The script is strong and the performances are too. At a Q&A after the screening, Able, McNairy, and writer/director Edwards explained that the dialogue was all ad-libbed. The script gave the actors a scene’s setup but the words came from them. And Edwards also explained that he’d spent considerable time trying to decide how to cast the film… pondering two options: hire 2 strangers and hope they could develop chemistry, or hire a couple and hope they could pull off being strangers at the beginning of the film. In the end, he went with the latter and hired real-life couple Able and McNairy. I think it was the right decision. I enjoyed both performances. I cared about these characters. Able and McNairy are the only professional actors in the cast; the rest are amateurs, easily recruited from the shooting locations because, as Edwards explained, ‘Everybody in Mexico wants to be in a monster movie!’

I guess my only complaint would be that the script’s politics were a little too obvious. That means the ending is telegraphed from too far away, but one thing that I thought was a surprising and nice touch was the final revelation that the narrative was circular. I liked that!

And I was actually a little surprised at how much we do see of the aliens. I was also surprised that they looked every bit as good as anything Hollywood puts onscreen for budgets 7,500 -10,000 the size of Monsters’. As I mentioned in an earlier post, I’m h’okay with a “monster movie” that plays hard-to-get. Because the film had a very low budget (a shooting budget of, allegedly, only $15G!), the director took his cue from such filmmakers as (early) Steven Spielberg (with his oft-hidden mechanical shark) and Robert Wise (with his emphasis on the horrific sounds of Hill House)… being very choosy about when and how and why to use his special effects budget to show the amphibious aliens. More often, we just hear them. And that’s creepy enough!

Shot with minimal crew (2, I think!) and cast (again, 2!) on a minimal budget, Monsters is a pretty big accomplishment.

A Horrible Way To Die

September 20, 2010

There were a lot of things in this film that I found really annoying. Like, really annoying. Paradoxically, however, I actually kinda liked this film, as a whole. I think I was in a minority, though, because the applause at the end of the film was pretty sparse.

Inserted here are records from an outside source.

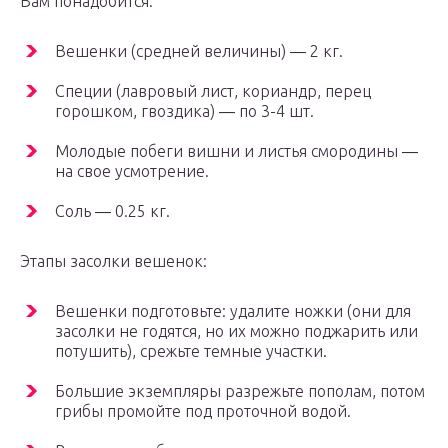
Вам понадобится:
Вешенки (средней величины) ― 2 кг.
Специи (лавровый лист, кориандр, перец
горошком, гвоздика) ― по 3-4 шт.
Молодые побеги вишни и листья смородины ―
на свое усмотрение.
Соль ― 0.25 кг.
Этапы засолки вешенок:
Вешенки подготовьте: удалите ножки (они для
засолки не годятся, но их можно поджарить или
потушить), срежьте темные участки.
Большие экземпляры разрежьте пополам, потом
грибы промойте под проточной водой.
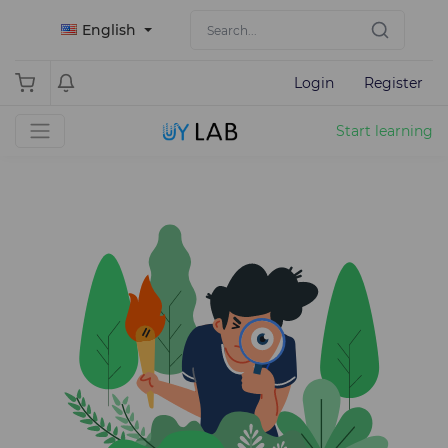
English
Login
Register
Start learning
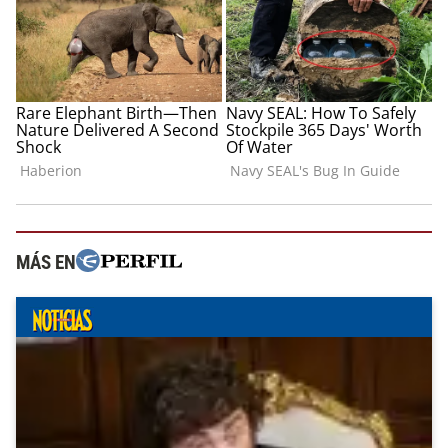
MÁS EN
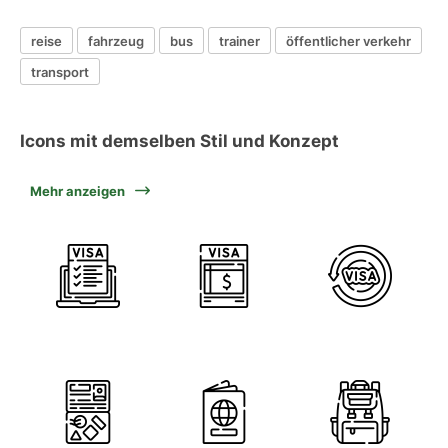
reise
fahrzeug
bus
trainer
öffentlicher verkehr
transport
Icons mit demselben Stil und Konzept
Mehr anzeigen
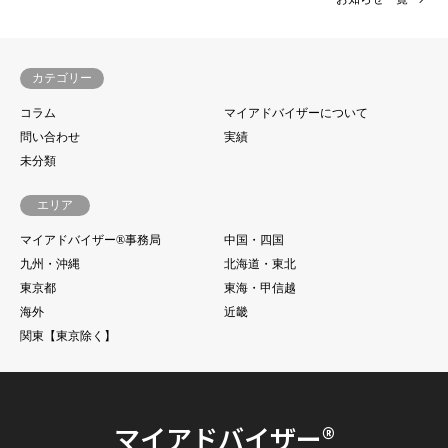
カテゴリー
コラム
マイアドバイザーについて
問い合わせ
実績
未分類
エリア
マイアドバイザー®事務局
中国・四国
九州・沖縄
北海道・東北
東京都
東海・甲信越
海外
近畿
関東【東京除く】
マイアドバイザー®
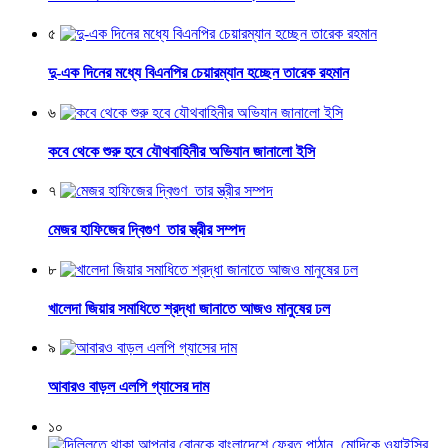
৫
দু-এক দিনের মধ্যে বিএনপির চেয়ারম্যান হচ্ছেন তারেক রহমান
৬
কবে থেকে শুরু হবে যৌথবাহিনীর অভিযান জানালো ইসি
৭
মেজর হাফিজের দ্বিগুণ তার স্ত্রীর সম্পদ
৮
খালেদা জিয়ার সমাধিতে শ্রদ্ধা জানাতে আজও মানুষের ঢল
৯
আবারও বাড়ল এলপি গ্যাসের দাম
১০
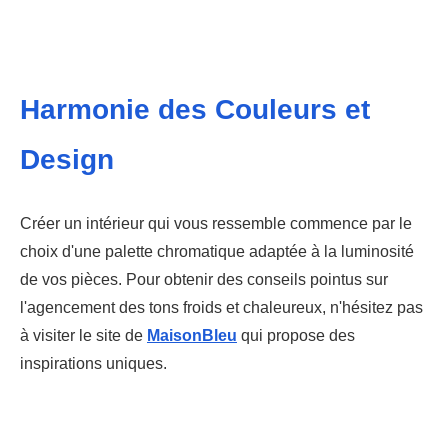
Harmonie des Couleurs et
Design
Créer un intérieur qui vous ressemble commence par le
choix d'une palette chromatique adaptée à la luminosité
de vos pièces. Pour obtenir des conseils pointus sur
l'agencement des tons froids et chaleureux, n'hésitez pas
à visiter le site de
MaisonBleu
qui propose des
inspirations uniques.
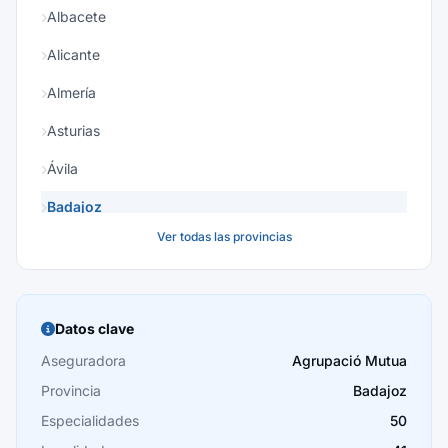
Albacete
Alicante
Almería
Asturias
Ávila
Badajoz
Ver todas las provincias
Baleares
Barcelona
Burgos
Datos clave
Cáceres
Aseguradora
Agrupació Mutua
Provincia
Badajoz
Cádiz
Especialidades
50
Cantabria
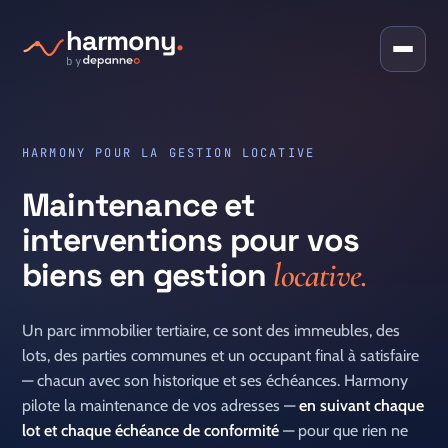
harmony
.
by
HARMONY POUR LA GESTION LOCATIVE
Maintenance et
interventions pour vos
biens en gestion
locative.
Un parc immobilier tertiaire, ce sont des immeubles, des
lots, des parties communes et un occupant final à satisfaire
— chacun avec son historique et ses échéances. Harmony
pilote la maintenance de vos adresses —
en suivant chaque
lot et chaque échéance de conformité
— pour que rien ne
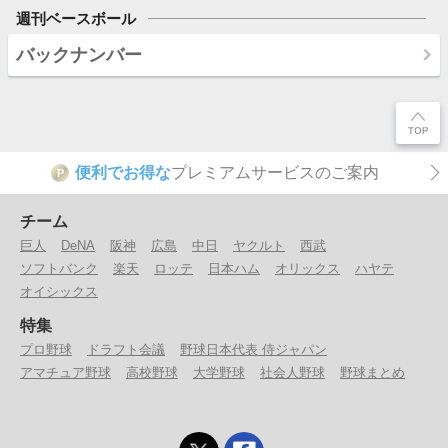
週刊ベースボール
バックナンバー
便利でお得な
プレミアムサービスのご案内
P
チーム
巨人
DeNA
阪神
広島
中日
ヤクルト
西武
ソフトバンク
楽天
ロッテ
日本ハム
オリックス
ハヤテ
オイシックス
特集
プロ野球
ドラフト会議
野球日本代表 侍ジャパン
アマチュア野球
高校野球
大学野球
社会人野球
野球まとめ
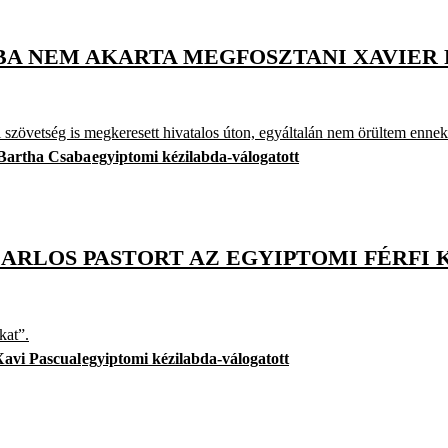
BA NEM AKARTA MEGFOSZTANI XAVIER 
szövetség is megkeresett hivatalos úton, egyáltalán nem örültem ennek
Bartha Csaba
egyiptomi kézilabda-válogatott
CARLOS PASTORT AZ EGYIPTOMI FÉRFI
kat”.
Xavi Pascual
egyiptomi kézilabda-válogatott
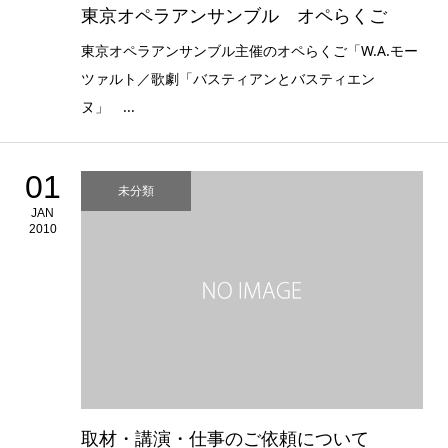
東京オペラアンサンブル オペらくご
東京オペラアンサンブル主催のオペらくご「W.A.モー
ツァルト／歌劇「バスティアンとバスティエン
ヌ」 ...
01
未分類
JAN
2010
取材・講演・仕事のご依頼について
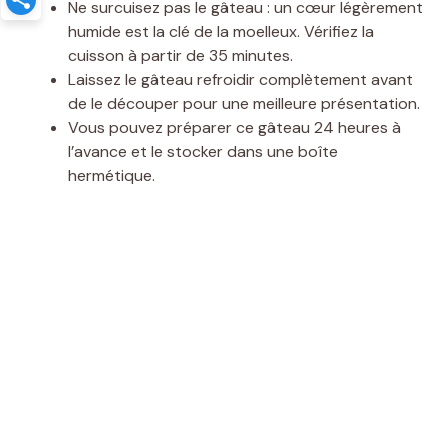
Ne surcuisez pas le gâteau : un cœur légèrement
humide est la clé de la moelleux. Vérifiez la
cuisson à partir de 35 minutes.
Laissez le gâteau refroidir complètement avant
de le découper pour une meilleure présentation.
Vous pouvez préparer ce gâteau 24 heures à
l’avance et le stocker dans une boîte
hermétique.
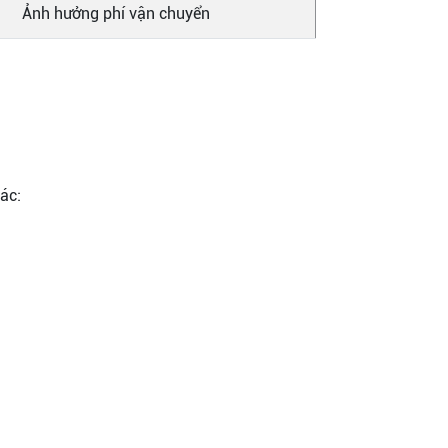
Ảnh hưởng phí vận chuyển
ác:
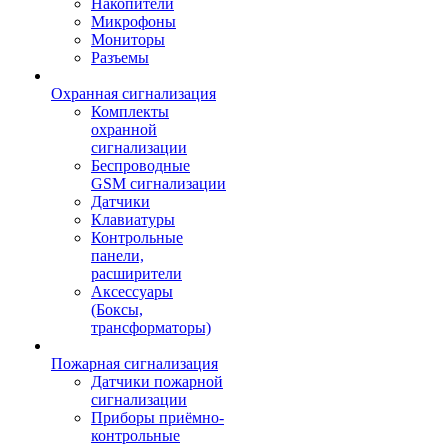
Накопители
Микрофоны
Мониторы
Разъемы
Охранная сигнализация
Комплекты
охранной
сигнализации
Беспроводные
GSM сигнализации
Датчики
Клавиатуры
Контрольные
панели,
расширители
Аксессуары
(Боксы,
трансформаторы)
Пожарная сигнализация
Датчики пожарной
сигнализации
Приборы приёмно-
контрольные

The story is about a young woman who is recovering not just from alcohol addiction but also from a very bad relationship. Very bad as in her ex-boyfriend turned out to be a serial killer.

Adam Wingard's A Horrible Way To Die

What annoyed me was the overuse of a few techniques: blurred focus, extreme closeup, and hand-held camera work. Plus, the score was awful.

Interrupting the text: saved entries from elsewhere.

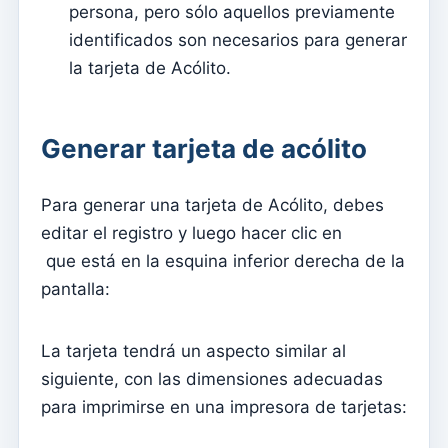
persona, pero sólo aquellos previamente
Avenças
identificados son necesarios para generar
Pactos
la tarjeta de Acólito.
Página de internet
Cómo administrar la configuración del sitio web
Generar tarjeta de acólito
Menús
Secciones
Para generar una tarjeta de Acólito, debes
Eventos
editar el registro y luego hacer clic en
Contenido
que está en la esquina inferior derecha de la
pantalla:
Sitio web
Cómo utilizar Eventos para gestionar inscripciones
La tarjeta tendrá un aspecto similar al
para asistir a Misa
siguiente, con las dimensiones adecuadas
Que fácil es tener tu App y Página en Internet – guía
para imprimirse en una impresora de tarjetas:
fácil
Los contenidos básicos del sitio web no se actualizan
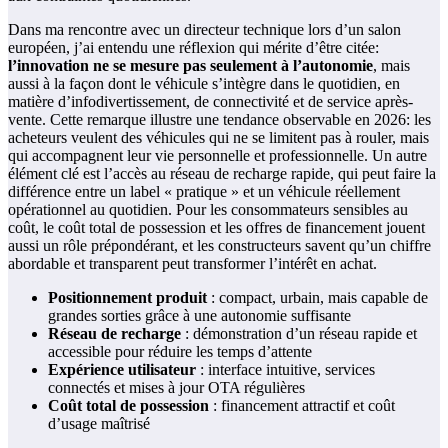
Dans ma rencontre avec un directeur technique lors d’un salon
européen, j’ai entendu une réflexion qui mérite d’être citée:
l’innovation ne se mesure pas seulement à l’autonomie
, mais
aussi à la façon dont le véhicule s’intègre dans le quotidien, en
matière d’infodivertissement, de connectivité et de service après-
vente. Cette remarque illustre une tendance observable en 2026: les
acheteurs veulent des véhicules qui ne se limitent pas à rouler, mais
qui accompagnent leur vie personnelle et professionnelle. Un autre
élément clé est l’accès au réseau de recharge rapide, qui peut faire la
différence entre un label « pratique » et un véhicule réellement
opérationnel au quotidien. Pour les consommateurs sensibles au
coût, le coût total de possession et les offres de financement jouent
aussi un rôle prépondérant, et les constructeurs savent qu’un chiffre
abordable et transparent peut transformer l’intérêt en achat.
Positionnement produit
: compact, urbain, mais capable de
grandes sorties grâce à une autonomie suffisante
Réseau de recharge
: démonstration d’un réseau rapide et
accessible pour réduire les temps d’attente
Expérience utilisateur
: interface intuitive, services
connectés et mises à jour OTA régulières
Coût total de possession
: financement attractif et coût
d’usage maîtrisé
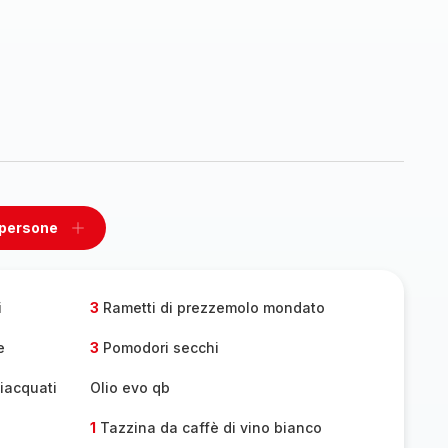
 persone
ovi
Aggiungi
un
one
persone
i
3
Rametti di prezzemolo mondato
e
3
Pomodori secchi
ciacquati
Olio evo qb
1
Tazzina da caffè di vino bianco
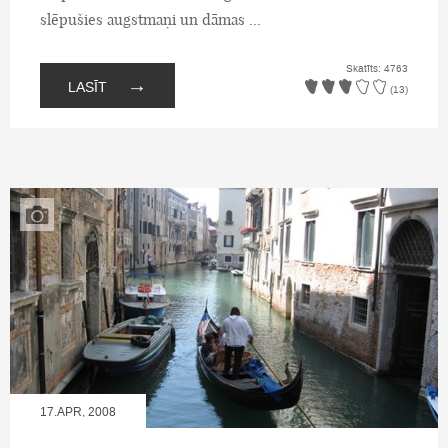
slēpušies augstmaņi un dāmas ...
Skatīts: 4763
→
LASĪT
(13)
17.APR, 2008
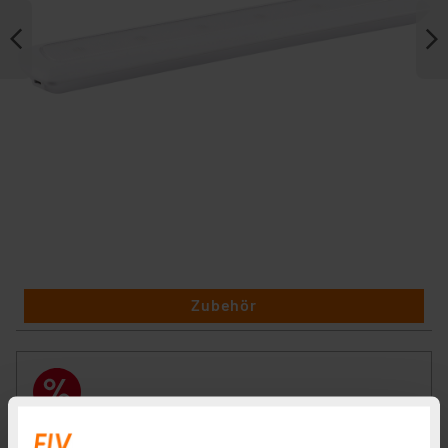
Zubehör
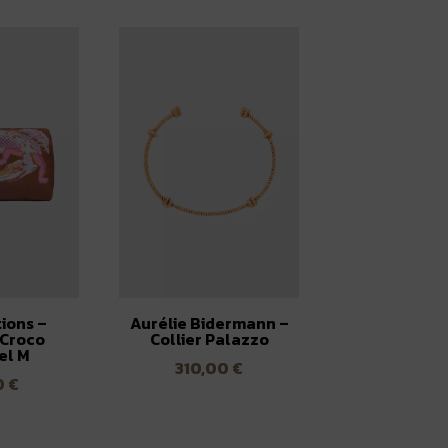
tions –
Aurélie Bidermann –
 Croco
Collier Palazzo
el M
310,00
€
0
€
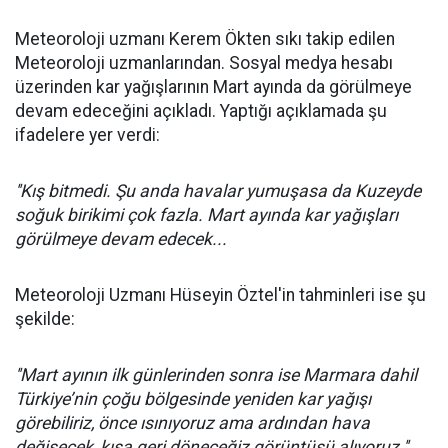
Meteoroloji uzmanı Kerem Ökten sıkı takip edilen
Meteoroloji uzmanlarından. Sosyal medya hesabı
üzerinden kar yağışlarının Mart ayında da görülmeye
devam edeceğini açıkladı. Yaptığı açıklamada şu
ifadelere yer verdi:
''Kış bitmedi. Şu anda havalar yumuşasa da Kuzeyde
soğuk birikimi çok fazla. Mart ayında kar yağışları
görülmeye devam edecek...
Meteoroloji Uzmanı Hüseyin Öztel'in tahminleri ise şu
şekilde:
''Mart ayının ilk günlerinden sonra ise Marmara dahil
Türkiye’nin çoğu bölgesinde yeniden kar yağışı
görebiliriz, önce ısınıyoruz ama ardından hava
değişecek, kışa geri döneceğiz görüntüsü alıyoruz.''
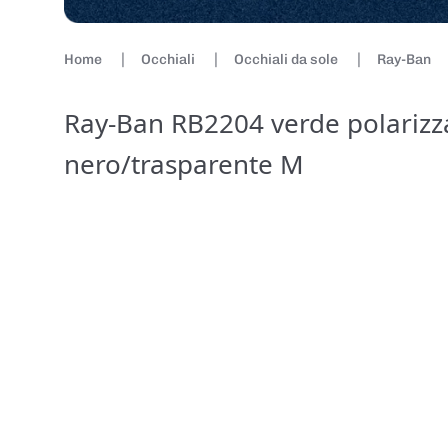
Home
Occhiali
Occhiali da sole
Ray-Ban
Ray-Ban RB2204 verde polarizz
nero/trasparente M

However, I thought the script, the performances, and the pace made up for those irritations. Screenwriter Simon Barrett and the 3 leads really captured what it is like to be a newly sober alcoholic in AA–especially how tentative people are entering into new relationships when they don’t have their trusty crutch anymore. Amy Seimetz, as Sarah, and Joe Swanberg, as Kevin, give very real-feeling performances in the lead roles, and A.J. Bowen is suitably frightening as the ex-bf. The pace of the film is leisurely but not boring… although the guy who was snoring a couple rows behind me might disagree.

Basically, I think what I’m saying is that the film wasn’t bad, despite the director Adam Wingard’s attempts to make it bad.